Indeed, the ability to generate random scenarios is critical when testing AI effectiveness. A system that doesn't pass tests has to be retrained, and finding real-world data can be painful.
Synthetic data offers a cheap and quick solution that companies can use to accelerate their development programs.
As consumers evolve to expect more intelligent solutions, companies are beginning to develop prototypes that automate time-consuming tasks.
A good example of this is Amazon Go, which is a contactless payment system that is implemented in Amazon's grocery stores. Consumers can pick the items of their choice and walk out without having to check out. The cost of their items is deducted online through a digital payment solution.
Developing prototypes of intelligent services like this requires companies to collect a vast amount of data.

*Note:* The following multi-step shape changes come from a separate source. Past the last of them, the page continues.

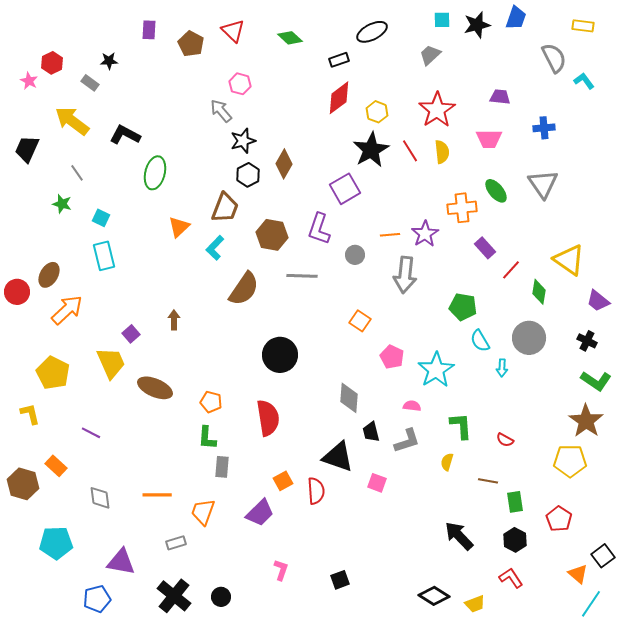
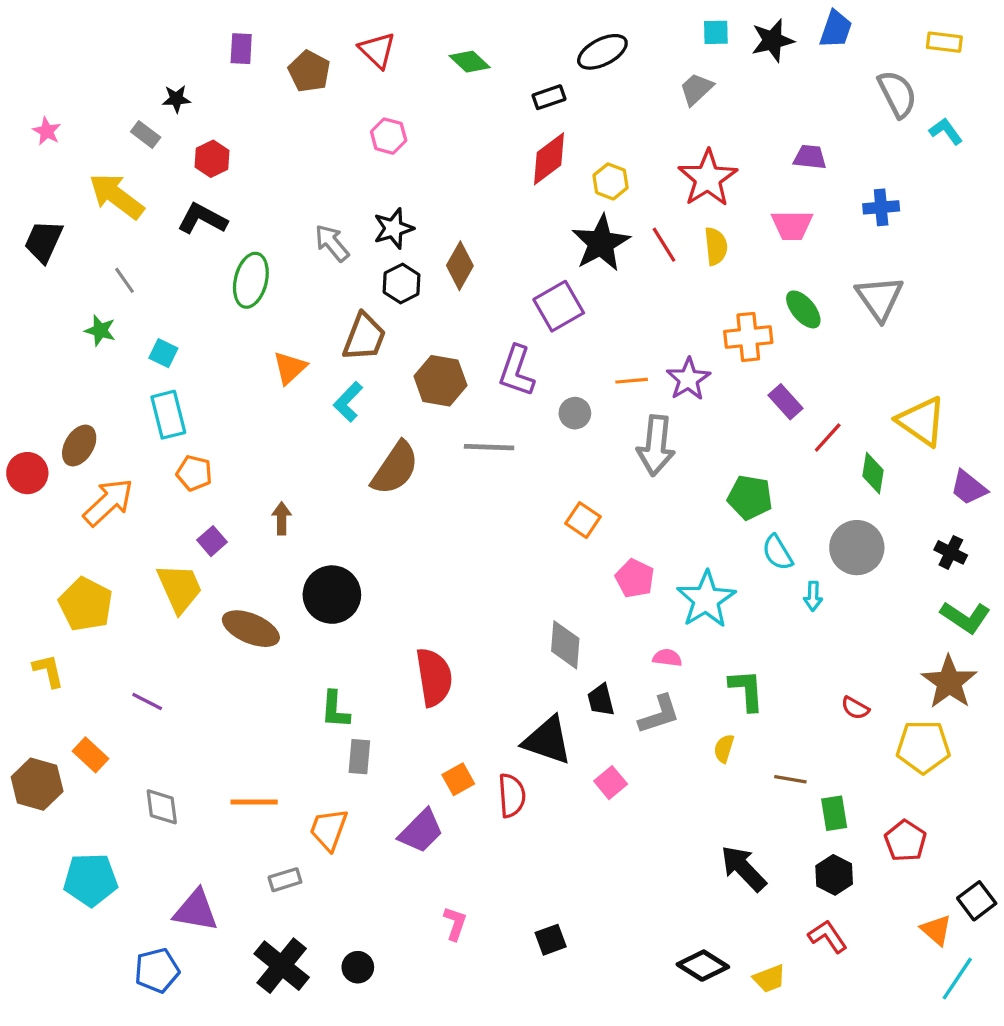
red hexagon: (52, 63) -> (212, 159), moved
gray arrow: (221, 111) -> (332, 243), moved
black circle: (280, 355) -> (332, 595), moved
orange pentagon: (211, 402) -> (194, 473), moved
red semicircle: (505, 440) -> (855, 708), moved
pink square: (377, 483) -> (611, 783), turned 30

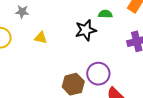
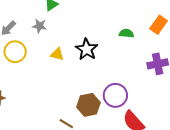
black star: (86, 30) -> (87, 49), moved, turned -30

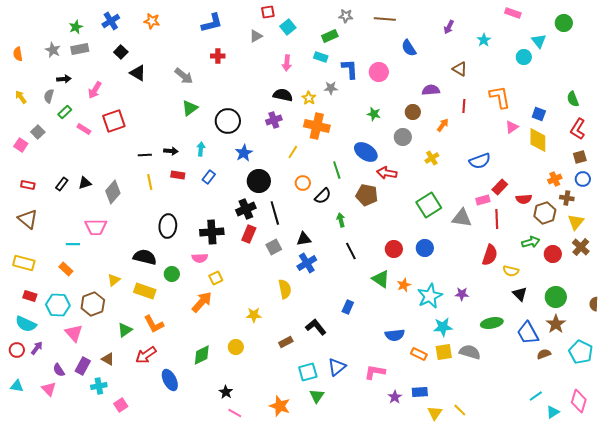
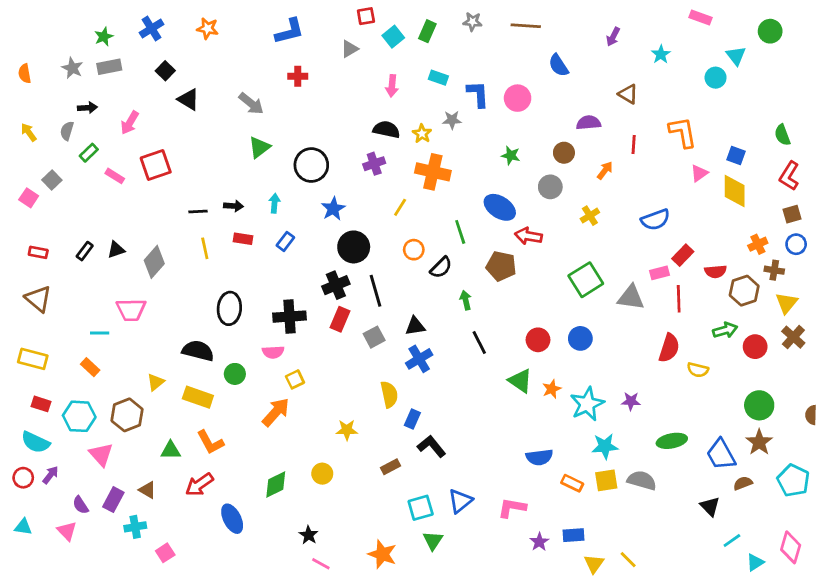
green rectangle: (330, 36) -> (427, 31), moved, turned -42
black triangle: (520, 294) -> (710, 506), moved
blue rectangle: (348, 307) -> (412, 419), moved
green triangle: (125, 330) -> (171, 450), turned 35

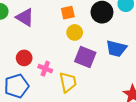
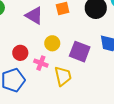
purple triangle: (25, 17) -> (34, 16), moved
yellow circle: (75, 32) -> (52, 43), moved

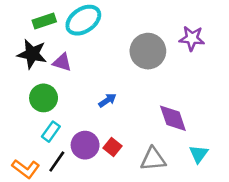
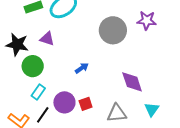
black star: (32, 54) -> (17, 44), moved
red square: (112, 147) -> (86, 104), turned 32

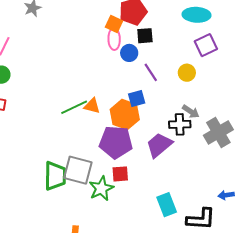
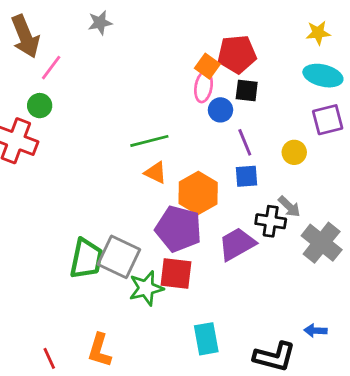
blue square: (137, 99) -> (246, 176), moved
green line: (74, 107) -> (149, 141), moved
gray cross: (218, 132) -> (322, 243), turned -32
red square: (120, 174) -> (176, 273), size x1.4
cyan rectangle: (167, 205) -> (206, 339), moved

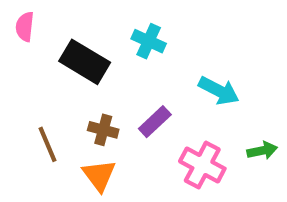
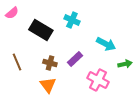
pink semicircle: (25, 27) -> (12, 13), turned -136
brown line: (47, 144) -> (17, 62), moved
green arrow: (262, 151) -> (125, 64), moved

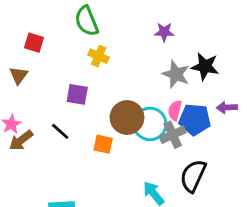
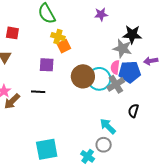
gray star: (176, 74) -> (122, 48), moved
black line: (60, 131) -> (38, 92), turned -32
orange square: (103, 144) -> (64, 46), moved, turned -32
black semicircle: (193, 176) -> (133, 111), size x0.6

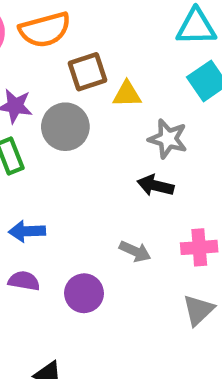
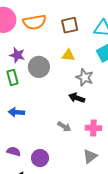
brown square: (88, 72) -> (70, 25), moved
purple semicircle: (24, 281) -> (14, 151), moved
purple circle: (84, 293) -> (40, 158), moved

Small businesses are challenged in this regard because they lack the customer base that companies like Amazon have. Synthetic data offers an elegant solution.

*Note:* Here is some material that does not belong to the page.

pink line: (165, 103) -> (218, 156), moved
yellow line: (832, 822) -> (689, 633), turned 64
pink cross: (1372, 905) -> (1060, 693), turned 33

Synthetic data providers generate large datasets based on user-defined parameters and smaller sets of real-world data. As a result, small companies can develop and test their prototypes in cost-effective ways.

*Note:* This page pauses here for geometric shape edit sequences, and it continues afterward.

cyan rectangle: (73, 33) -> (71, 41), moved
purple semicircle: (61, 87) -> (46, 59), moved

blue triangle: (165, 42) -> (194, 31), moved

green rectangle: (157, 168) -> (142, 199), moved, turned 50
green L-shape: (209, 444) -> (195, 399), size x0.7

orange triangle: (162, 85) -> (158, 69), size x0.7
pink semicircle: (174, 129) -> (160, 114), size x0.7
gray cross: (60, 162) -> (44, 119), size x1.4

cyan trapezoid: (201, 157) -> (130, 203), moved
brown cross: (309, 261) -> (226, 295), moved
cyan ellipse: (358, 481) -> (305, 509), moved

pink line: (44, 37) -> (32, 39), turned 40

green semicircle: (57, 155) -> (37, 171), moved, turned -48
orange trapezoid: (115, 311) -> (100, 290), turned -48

San Francisco based startup Standard Cognition is developing an AI-powered checkout system similar to Amazon Go for brick and mortar retailers to use as a service. The result is a cost-effective checkout solution that allows brick and mortar retailers to circumvent Amazon and the data sharing that comes with using Amazon.
As Standard co-founder Jordan Fisher explains, "Amazon’s technology is very expensive. Standard Cognition is essentially a retrofit, so it has to be cheap and flexible enough to easily deploy in an existing store. With Amazon, everything is custom, down to the shelves. That costs millions, and the end result is turning your store into an Amazon Go store in everything but name."
Real-world data is rigid, and its use is strictly regulated. Aside from data privacy issues, companies have to worry about copyright infringement as well.
Synthetic data helps them sidestep all of these issues and generate as many scenarios as possible without fear of overstepping their boundaries.
As a result, companies can create more robust testing processes at a lesser cost than finding and cleaning real-world data. Their products can be launched to market faster thanks to being trained on a variety of models during the development stage.
On the surface of it, synthetic data might be dismissed as having limited usefulness. However, thanks to advanced data generation techniques, these data can replicate real-world scenarios with high levels of accuracy.
AI represents a massive leap forward for businesses everywhere, and synthetic data allows companies of all sizes to compete.